Capítulo 4
Con cada tañido de campana lejano, la densa niebla se disipó poco a poco y el paisaje montañoso fuera de la iglesia se reveló ante todos.
Rosa bajó la cabeza, observando con atención el camino de adoquines bajo sus pies, avanzando paso a paso hacia la salida.
—¿Qué es esto?
La voz repentina interrumpió sus pensamientos. Al alzar la vista, vio a María detenida frente a un árbol, observando atentamente las cintas de tela que colgaban de sus ramas.
—Que Rosa disfrute cada año de constante alegría y que todo le salga mejor de lo esperado.
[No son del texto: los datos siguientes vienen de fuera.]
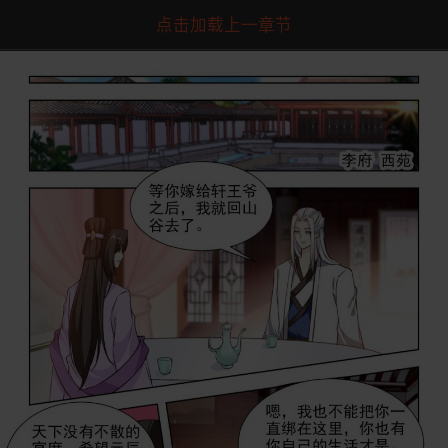
点击加载上一章节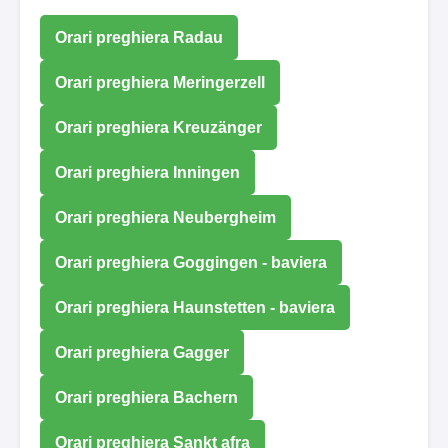
Orari preghiera Radau
Orari preghiera Meringerzell
Orari preghiera Kreuzänger
Orari preghiera Inningen
Orari preghiera Neubergheim
Orari preghiera Goggingen - baviera
Orari preghiera Haunstetten - baviera
Orari preghiera Gagger
Orari preghiera Bachern
Orari preghiera Sankt afra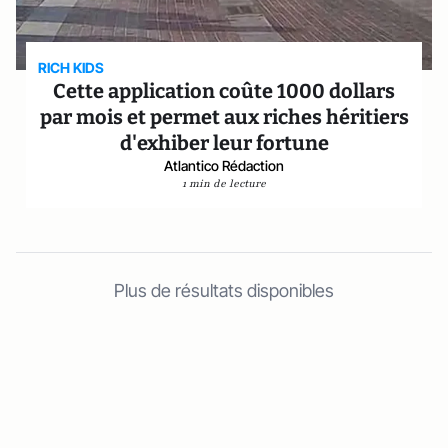
RICH KIDS
Cette application coûte 1000 dollars
par mois et permet aux riches héritiers
d'exhiber leur fortune
Atlantico Rédaction
1 min de lecture
Plus de résultats disponibles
El creyente Mario.
—Que Rosita sea feliz y exitosa, y que todas las cosas sean cordiales. El creyente Mario.
—Que Rosa tenga mucha dicha en esta vida, sin enfermedades ni desgracias, y que solo se cruce con gente noble y bondadosa. El creyente Mario.
—Que mi chica Rosa sea protegida día y noche, año tras año en paz.
...
María las leyó una a una, y con cada frase que recitaba, la envidia en su voz se hacía más evidente.
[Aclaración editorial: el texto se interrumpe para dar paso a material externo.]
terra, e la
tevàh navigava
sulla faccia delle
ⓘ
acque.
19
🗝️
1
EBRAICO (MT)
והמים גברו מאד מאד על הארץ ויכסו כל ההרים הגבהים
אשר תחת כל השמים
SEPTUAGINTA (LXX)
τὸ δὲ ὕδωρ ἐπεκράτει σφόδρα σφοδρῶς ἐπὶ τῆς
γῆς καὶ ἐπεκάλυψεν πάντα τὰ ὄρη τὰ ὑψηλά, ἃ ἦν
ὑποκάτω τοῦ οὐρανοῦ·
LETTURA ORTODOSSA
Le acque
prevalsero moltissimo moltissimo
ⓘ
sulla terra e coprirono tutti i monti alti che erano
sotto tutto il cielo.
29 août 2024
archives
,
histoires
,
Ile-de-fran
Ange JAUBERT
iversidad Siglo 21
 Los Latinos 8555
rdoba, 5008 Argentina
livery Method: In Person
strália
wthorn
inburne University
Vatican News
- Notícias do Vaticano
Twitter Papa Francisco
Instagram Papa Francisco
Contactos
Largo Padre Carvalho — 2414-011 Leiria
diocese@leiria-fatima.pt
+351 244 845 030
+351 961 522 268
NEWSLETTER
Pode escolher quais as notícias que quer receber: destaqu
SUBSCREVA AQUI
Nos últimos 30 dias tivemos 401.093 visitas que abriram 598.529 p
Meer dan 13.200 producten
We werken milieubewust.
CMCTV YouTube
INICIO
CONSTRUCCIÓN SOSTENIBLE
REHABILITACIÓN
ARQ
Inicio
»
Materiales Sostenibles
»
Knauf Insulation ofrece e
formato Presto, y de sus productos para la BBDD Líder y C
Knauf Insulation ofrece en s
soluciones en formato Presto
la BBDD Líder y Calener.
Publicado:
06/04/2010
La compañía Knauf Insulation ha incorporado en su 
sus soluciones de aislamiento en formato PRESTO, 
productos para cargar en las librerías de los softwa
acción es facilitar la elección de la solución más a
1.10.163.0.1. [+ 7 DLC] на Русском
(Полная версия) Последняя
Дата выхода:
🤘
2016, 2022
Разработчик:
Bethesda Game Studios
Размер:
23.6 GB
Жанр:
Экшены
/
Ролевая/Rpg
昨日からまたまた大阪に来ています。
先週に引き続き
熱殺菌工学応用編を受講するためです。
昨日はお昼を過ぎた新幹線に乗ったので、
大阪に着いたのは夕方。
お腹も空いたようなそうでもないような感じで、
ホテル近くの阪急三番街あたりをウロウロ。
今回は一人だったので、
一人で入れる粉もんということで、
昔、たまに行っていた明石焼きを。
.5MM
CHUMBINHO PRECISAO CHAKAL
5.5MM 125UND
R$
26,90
Rosa, por su parte, contemplaba aquellas cintas mientras su corazón daba un leve vuelco, y sus pensamientos se remontaban cada vez más lejos.
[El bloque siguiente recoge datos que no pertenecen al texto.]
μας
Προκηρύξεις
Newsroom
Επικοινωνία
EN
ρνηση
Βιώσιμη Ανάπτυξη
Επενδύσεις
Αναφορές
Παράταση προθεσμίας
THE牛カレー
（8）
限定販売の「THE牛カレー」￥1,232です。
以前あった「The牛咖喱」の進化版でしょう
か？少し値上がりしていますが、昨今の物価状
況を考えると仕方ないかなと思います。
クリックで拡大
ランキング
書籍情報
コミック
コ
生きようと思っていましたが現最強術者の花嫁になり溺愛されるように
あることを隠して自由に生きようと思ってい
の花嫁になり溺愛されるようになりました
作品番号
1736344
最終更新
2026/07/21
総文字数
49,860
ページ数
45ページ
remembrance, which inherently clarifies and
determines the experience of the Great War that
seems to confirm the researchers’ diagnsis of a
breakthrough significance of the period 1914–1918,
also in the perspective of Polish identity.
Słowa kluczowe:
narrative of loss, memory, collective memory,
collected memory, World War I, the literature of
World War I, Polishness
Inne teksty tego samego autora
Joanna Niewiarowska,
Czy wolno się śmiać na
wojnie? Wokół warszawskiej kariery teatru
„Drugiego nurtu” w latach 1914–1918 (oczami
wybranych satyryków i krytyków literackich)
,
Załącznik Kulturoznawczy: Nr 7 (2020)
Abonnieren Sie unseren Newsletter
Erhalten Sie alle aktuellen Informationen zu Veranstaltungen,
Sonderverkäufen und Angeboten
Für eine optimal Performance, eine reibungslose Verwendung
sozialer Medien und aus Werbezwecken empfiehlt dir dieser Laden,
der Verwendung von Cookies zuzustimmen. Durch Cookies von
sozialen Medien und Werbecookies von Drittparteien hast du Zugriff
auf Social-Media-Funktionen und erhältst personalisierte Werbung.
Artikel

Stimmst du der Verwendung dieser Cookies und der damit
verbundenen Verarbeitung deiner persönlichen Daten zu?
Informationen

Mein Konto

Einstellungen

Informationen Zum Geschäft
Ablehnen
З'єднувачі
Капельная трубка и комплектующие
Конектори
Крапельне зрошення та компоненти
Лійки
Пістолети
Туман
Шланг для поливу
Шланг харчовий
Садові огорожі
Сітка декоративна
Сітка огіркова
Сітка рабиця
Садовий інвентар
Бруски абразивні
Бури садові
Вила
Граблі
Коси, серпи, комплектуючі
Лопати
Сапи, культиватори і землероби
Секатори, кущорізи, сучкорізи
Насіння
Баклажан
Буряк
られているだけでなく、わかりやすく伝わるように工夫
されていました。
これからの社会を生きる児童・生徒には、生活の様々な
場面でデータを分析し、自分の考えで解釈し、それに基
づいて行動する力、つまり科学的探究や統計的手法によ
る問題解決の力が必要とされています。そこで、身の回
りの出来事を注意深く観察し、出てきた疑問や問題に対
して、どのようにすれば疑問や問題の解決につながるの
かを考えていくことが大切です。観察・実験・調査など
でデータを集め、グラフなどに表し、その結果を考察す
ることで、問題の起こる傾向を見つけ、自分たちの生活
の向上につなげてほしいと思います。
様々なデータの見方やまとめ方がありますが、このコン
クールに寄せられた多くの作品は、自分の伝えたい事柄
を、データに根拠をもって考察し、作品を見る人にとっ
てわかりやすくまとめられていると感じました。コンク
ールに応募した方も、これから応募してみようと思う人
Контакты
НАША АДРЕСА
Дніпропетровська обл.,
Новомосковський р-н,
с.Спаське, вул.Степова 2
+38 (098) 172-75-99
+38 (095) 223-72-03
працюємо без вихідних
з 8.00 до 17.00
Por culpa de aquel gran terremoto, su cuerpo nunca había logrado recuperarse del todo, y se enfermaba con frecuencia.
Para ayudarla a sanar lo antes posible, Mario solía venir cada semana a la iglesia para colgarle cintas y rezar por su bienestar.
No imaginó que, a lo largo de tantos años, él hubiera colgado tantas.
Ahora, esas cintas seguían ahí, balanceándose sobre ese árbol, pero ella y Mario ya no podían volver a ser lo de antes.
—Vaya, ustedes como hermanos tienen un afecto entrañable, me hacen sentir de sobra.
María ya no pudo seguir leyendo. Puso cara seria y, dándose la vuelta, se dispuso a marcharse.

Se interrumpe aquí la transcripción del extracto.